– Где они прячутся? – спросил начальник.
– Да на соседнем хуторе! – махнул рукой дед.
По тревоге были подняты милиция с активистами, из соседнего гарнизона вызвали войска. Хутор окружили и предложили бандитам сдаться. Те стали отстреливаться.
– Тогда один из эмгэбистов подполз по соткам с бульбой к хате и поджёг из ракетницы солому на стрехе, – разлил по стаканам остатки водки отец. – Один бульбаш выскочил в окно – и в лес. А он, гад, спрятался за дерево и сидит. «Трус! – кричу я ему. – Пристрелю, собака!»
– Кто спрятался? – спросил я.
– Начальник милиции.
– Ушёл бандит?
– Не, из пулемёта срезали.
Во всей этой истории больше других отца занимал трус-начальник. Он ухаживал в то время за паспортисткой Лидой, моей будущей мамой. Как я теперь понимаю, трусливость начальника и помогла отцу отбить у него маму.
– А ты кем тогда работал?
– Бухгалтером райпотребсоюза.
– Почему же на хуторе с милицией оказался?
– Туда всех активистов согнали. Наган выдали. Жалко, что не пристрелил этого гада. Сидит за деревом и боится высунуть нос!..
Судя по фотографиям, моя мама была красавицей, и милиционер с бухгалтером вполне могли из-за неё подраться. А то и вызвать друг друга на дуэль. Отец, правда, предпочитал расправиться с трусом по-простому.
– Не удалось? – спросил я.
– Что?
– Пристрелить.
– Его через месяц в другой район перевели, – пренебрежительно махнул рукой отец. – Слабак. Ну, давай…
Он залпом выпил водку. Я свой стакан одолел в два приёма.
– А ты забыл, как он возле колодца тебе глаз подбил? – спросила из другой комнаты мама.
Отец не расслышал.
Так вот, когда батька работал бухгалтером райпотребсоюза, начальником там был Фёдор Васильевич.
– Ну что, узнаёшь родину? – повернулся он на переднем сиденье машины ко мне.
– Нет.
Я действительно ничего здесь не узнавал. Речка Цна превратилась в канаву с мутной водой. Перелесок, который мы проскочили за пять минут, оказался Томашевским лесом. От хуторов остались лишь одичавшие яблони, склонившиеся над кучкой камней. Когда-то они были печью.
– Песок вместо болота, – посмотрел Фёдор Васильевич в окошко «козла». – Неизвестно, что хуже.
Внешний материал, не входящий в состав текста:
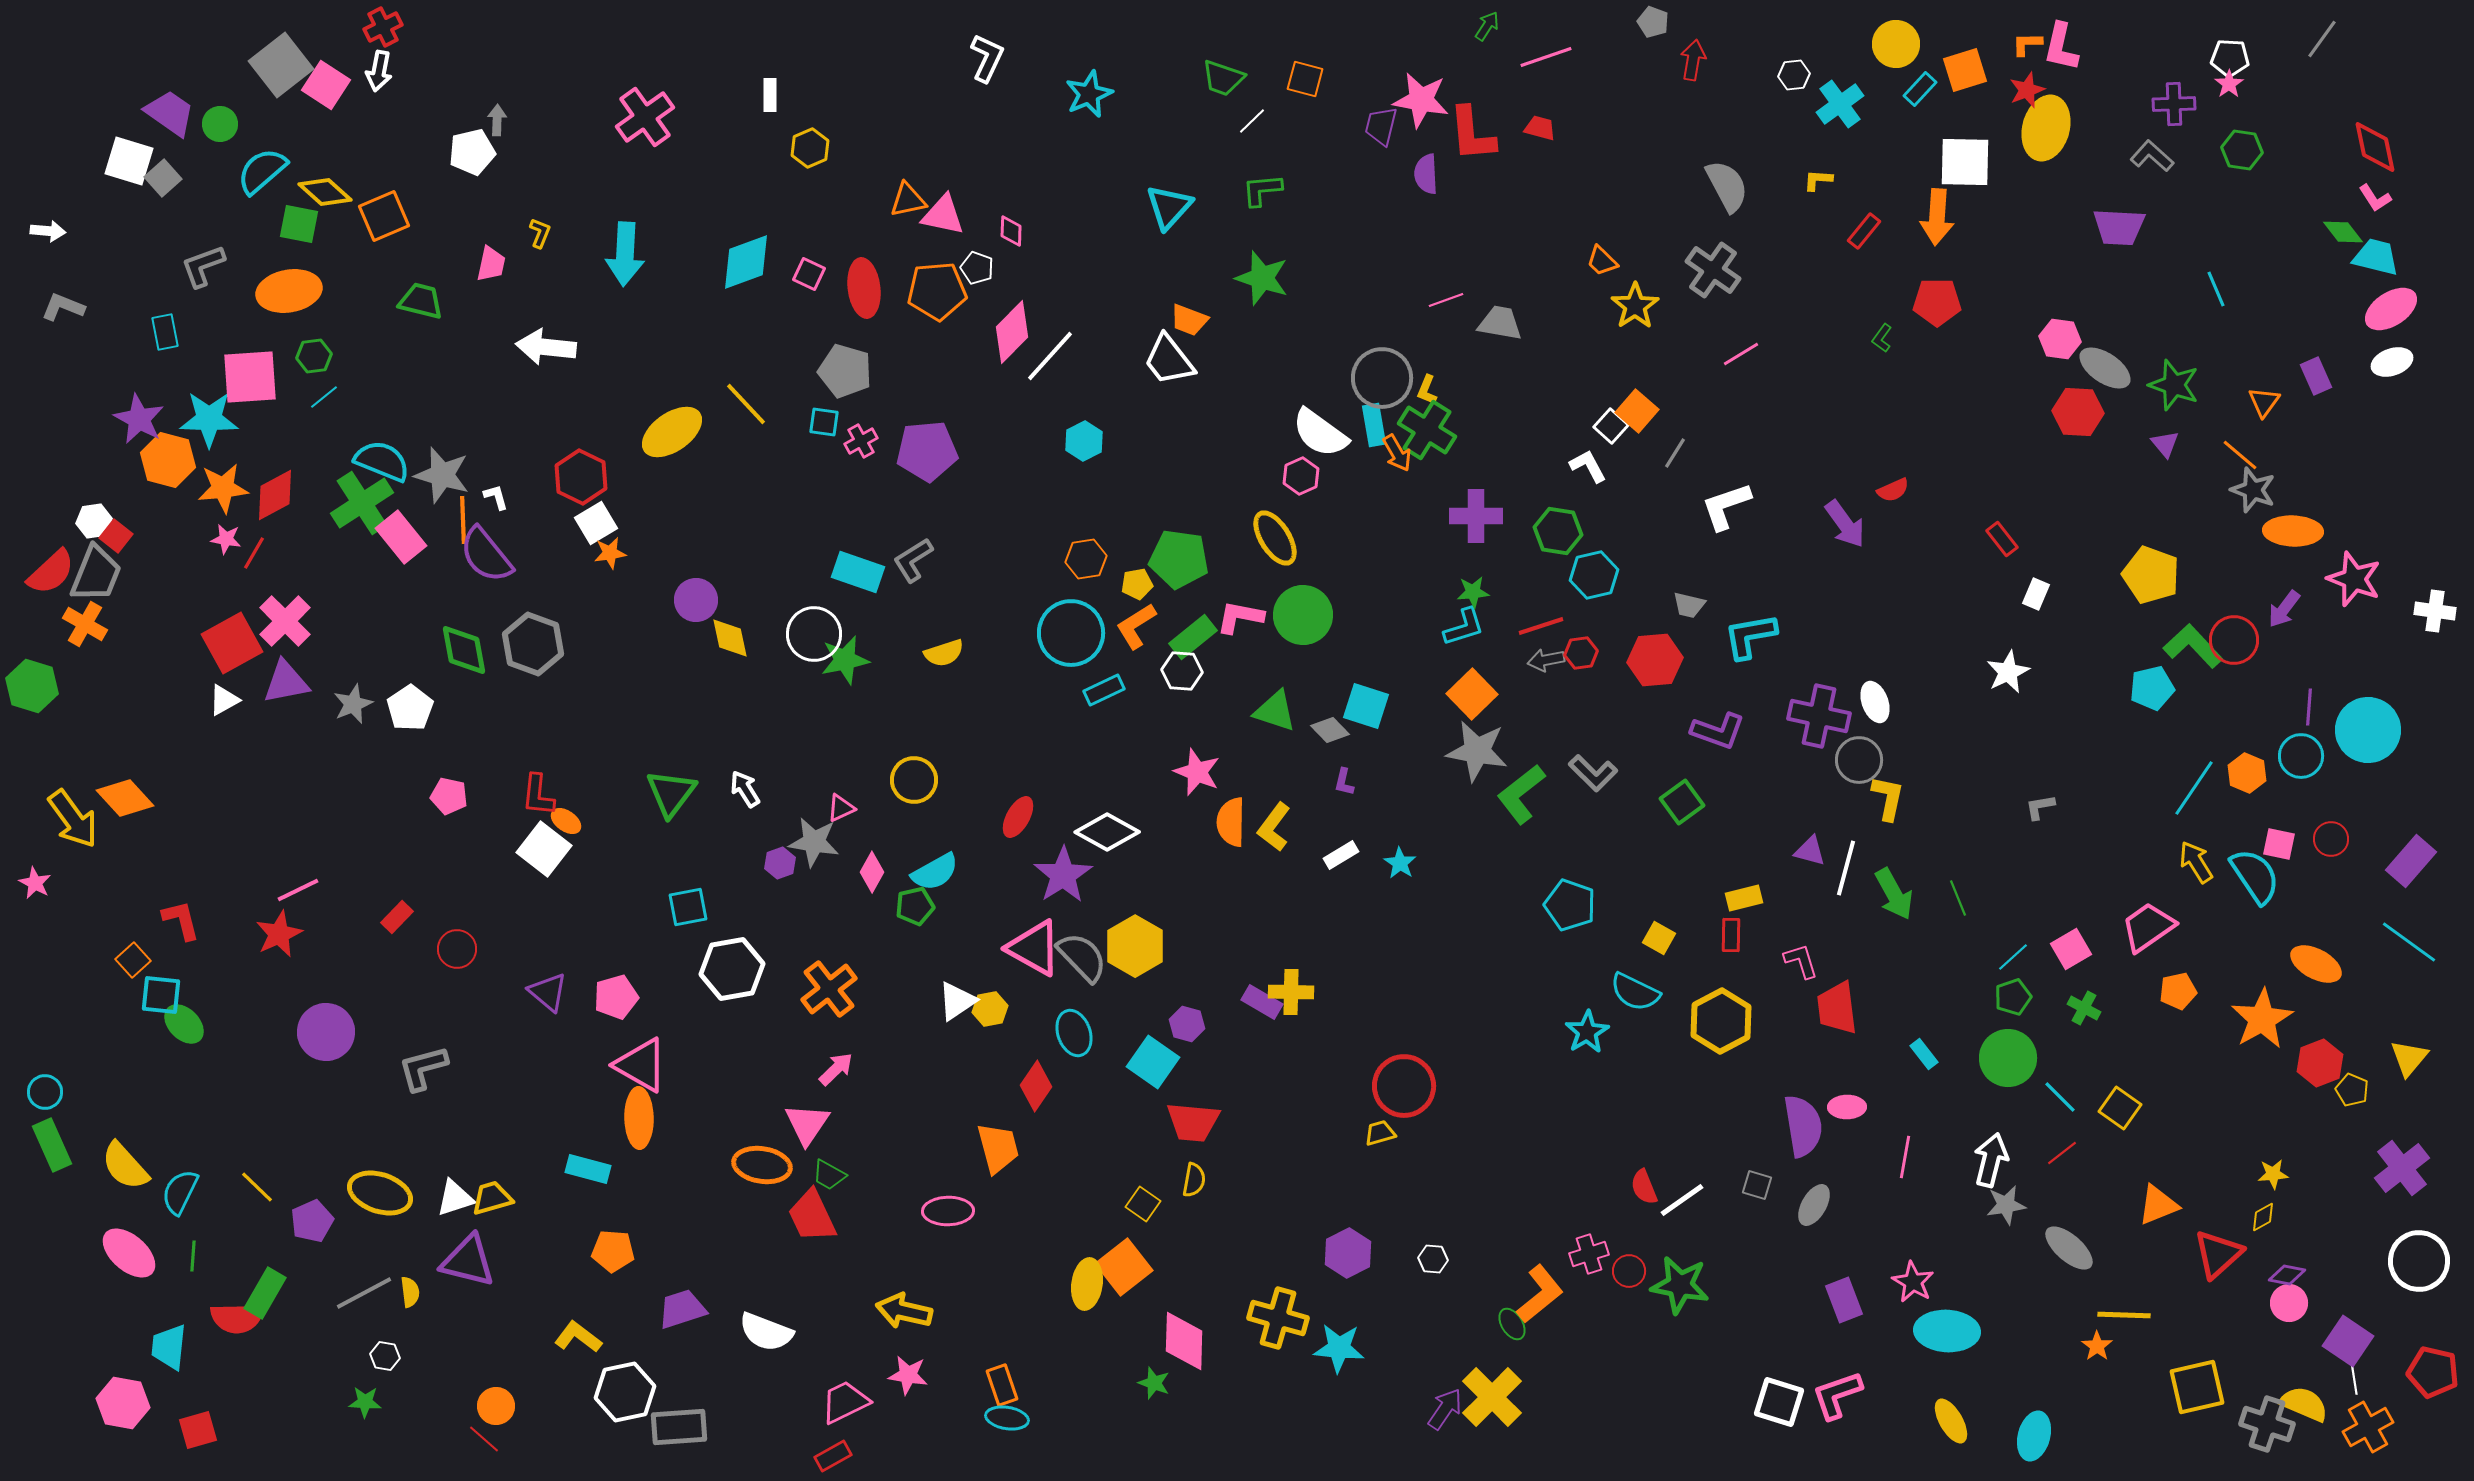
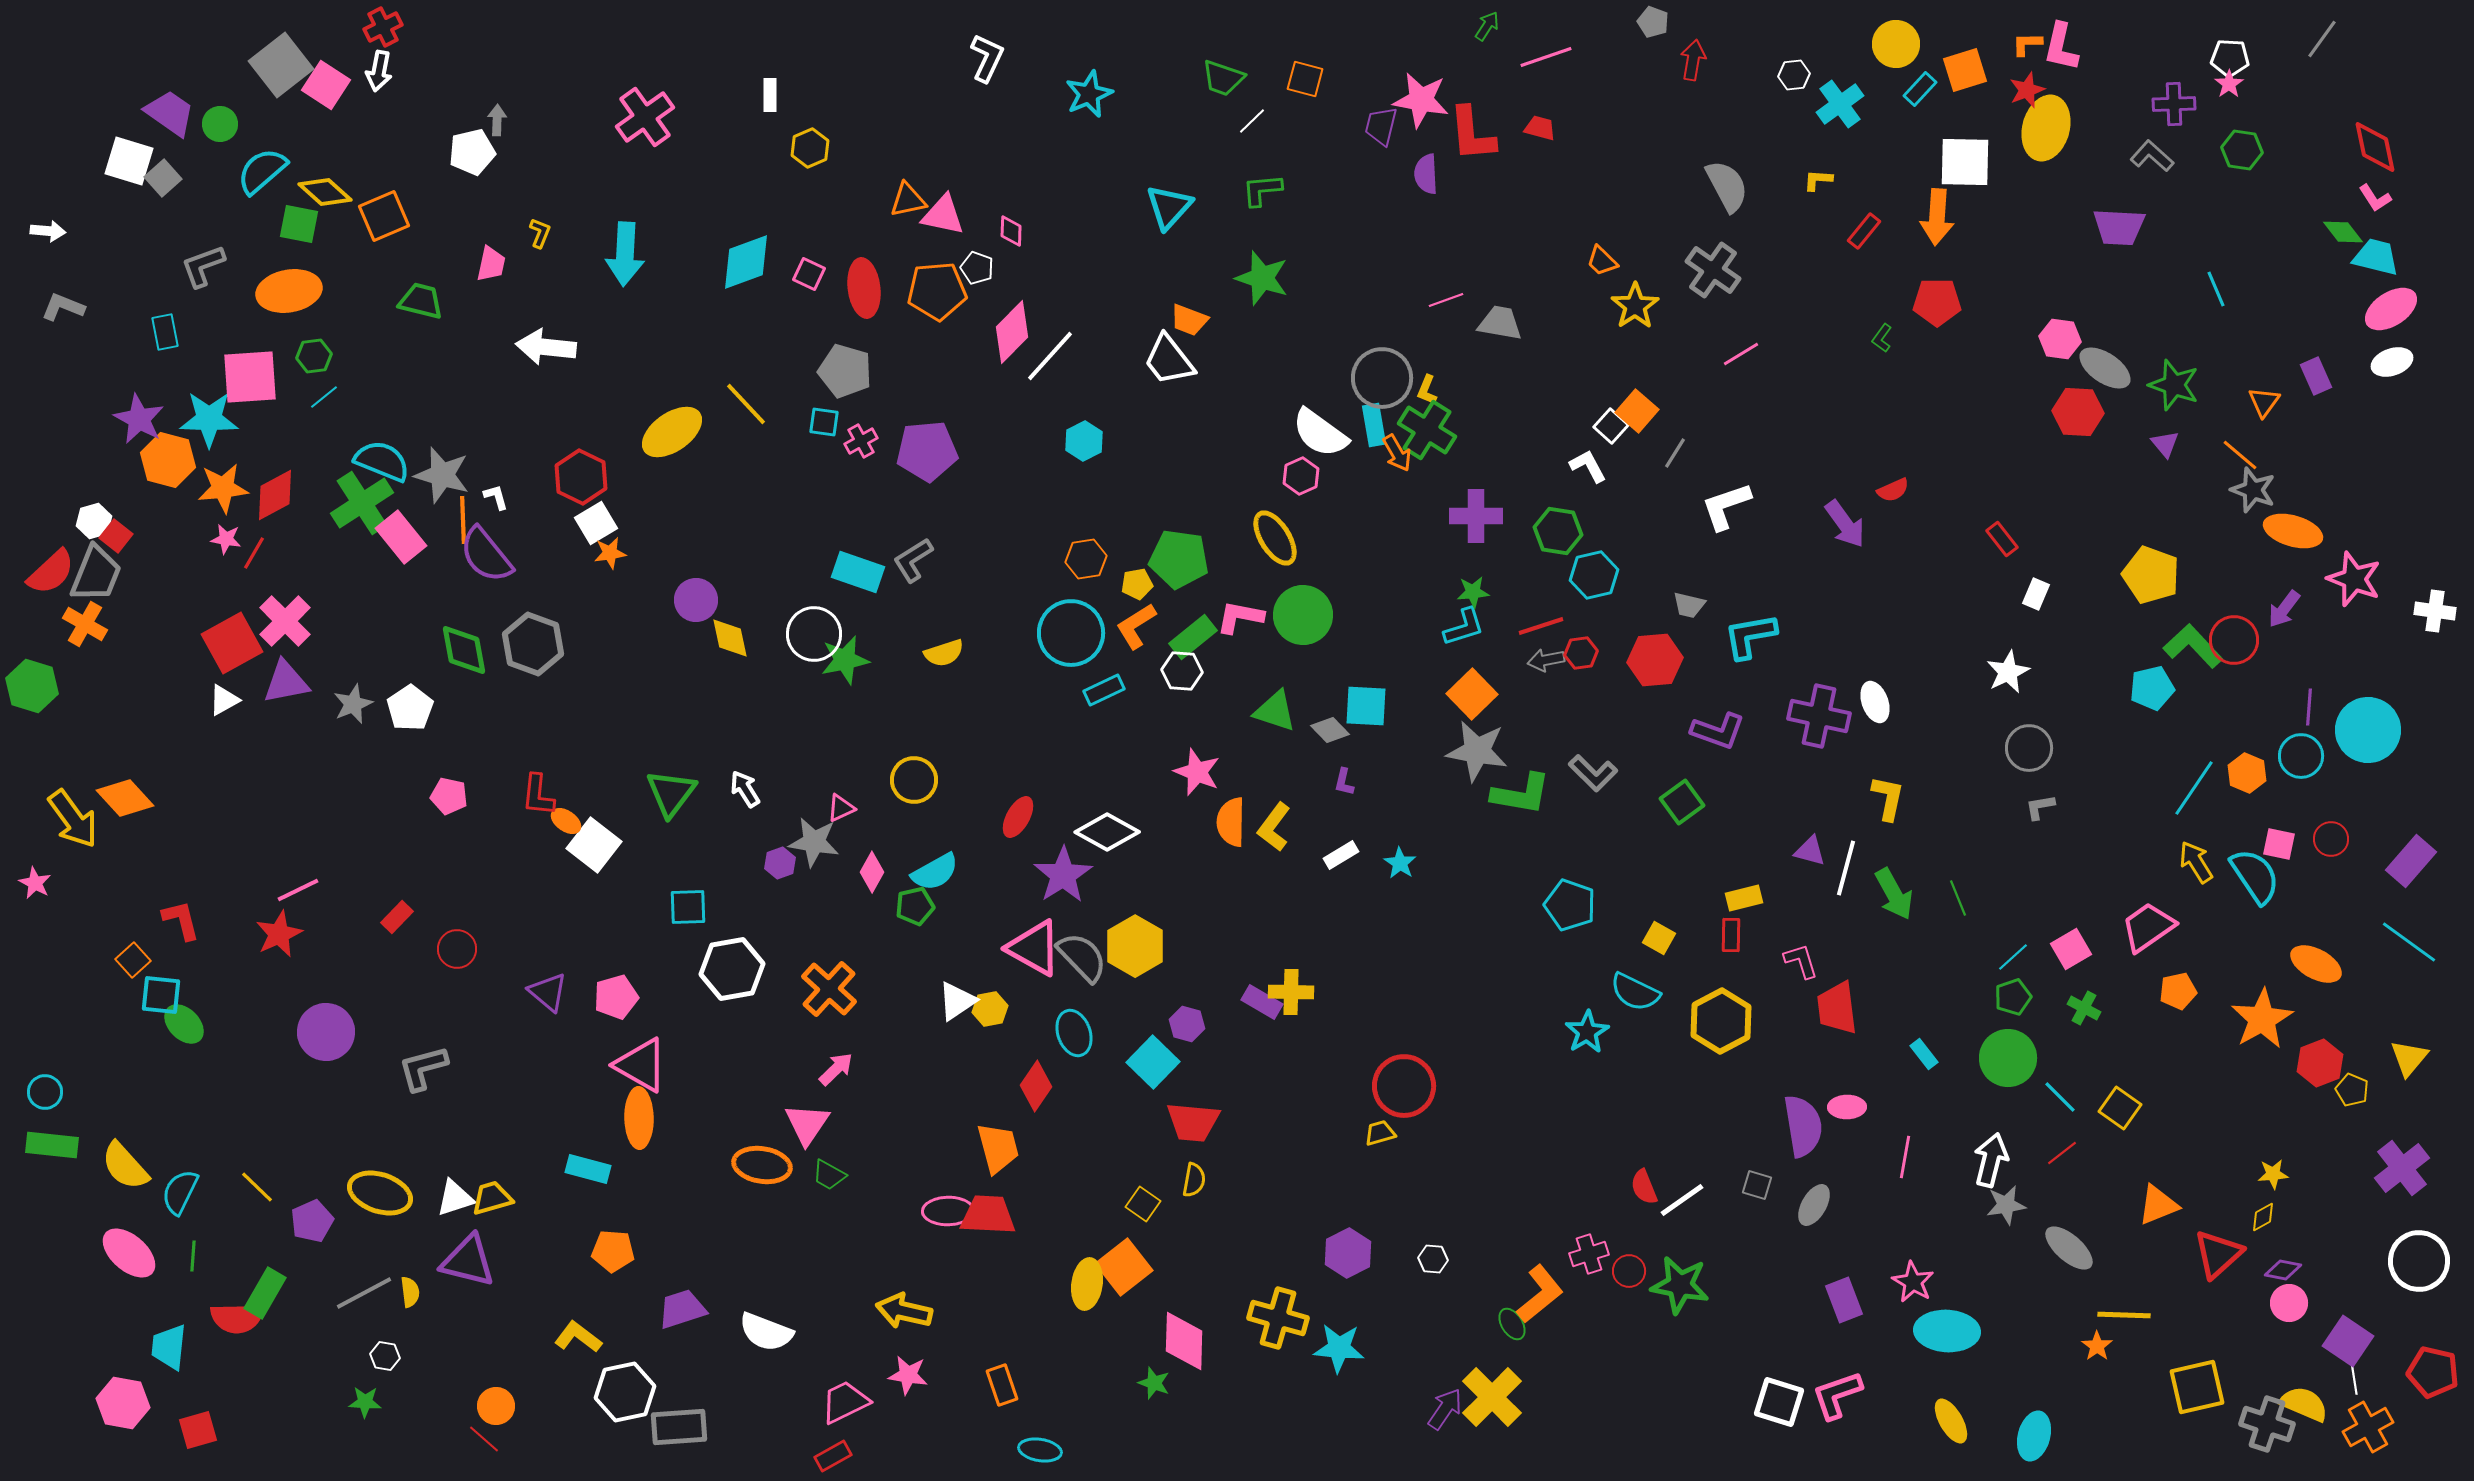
white hexagon at (94, 521): rotated 8 degrees counterclockwise
orange ellipse at (2293, 531): rotated 14 degrees clockwise
cyan square at (1366, 706): rotated 15 degrees counterclockwise
gray circle at (1859, 760): moved 170 px right, 12 px up
green L-shape at (1521, 794): rotated 132 degrees counterclockwise
white square at (544, 849): moved 50 px right, 4 px up
cyan square at (688, 907): rotated 9 degrees clockwise
orange cross at (829, 989): rotated 10 degrees counterclockwise
cyan square at (1153, 1062): rotated 9 degrees clockwise
green rectangle at (52, 1145): rotated 60 degrees counterclockwise
red trapezoid at (812, 1216): moved 176 px right, 1 px up; rotated 118 degrees clockwise
purple diamond at (2287, 1275): moved 4 px left, 5 px up
cyan ellipse at (1007, 1418): moved 33 px right, 32 px down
Песок, конечно, был хуже. Пряный запах цветущих шишек рогоза выйдет из меня с последним дыханием. А самая милая моему сердцу картина – бочажина тёмной воды, окружённая стеной аира. Посередине широкие листья кувшинок с белыми и жёлтыми цветами. Под ними стоит крупный линь или карась, о чём говорит струйка мелких пузырьков воздуха, поднимающаяся со дна…
– Ну и почему ты не поехала с председателем на базу отдыха? – спросил я Галю.
– Отстань, – дёрнула она плечом.
Председатель лучшего в районе колхоза, молодой мужчина с крепким пузцом, поглядывал на столичную режиссёршу, как кот на сало. Интересно, что он в ней нашел? Ганцевичские дивчины несравненно лучше, что секретарь в правлении колхоза, что счетовод. О продавщице в сельском магазине я и не говорю – груди, как гарбузы.
Председатель и впрямь пытался умыкнуть Галю на лесное озеро. Он уже повёл её к «Ниве», но Фёдор Васильевич повёл в его сторону очами – и тот сник, споткнулся о кочку, которую в другое время перепрыгнул бы, не заметив.
– Ты директора нашего рыбхоза знаешь? – спросил меня Фёдор Васильевич.
– Нет.
– Крупнейшее хозяйство в республике. Заедем?
– Как скажете.
Дорога пошла вдоль огромных прудов, над которыми с криками кружили чайки. Кочками посреди воды торчали цапли. Одна за другой нам навстречу проехали две «Волги» с минскими номерами.
– Не забывает начальство? – кивнул я на машину с занавесками на окнах.
– Хуже браконьеров, – вздохнул Фёдор Васильевич. – Со всей Беларуси едут.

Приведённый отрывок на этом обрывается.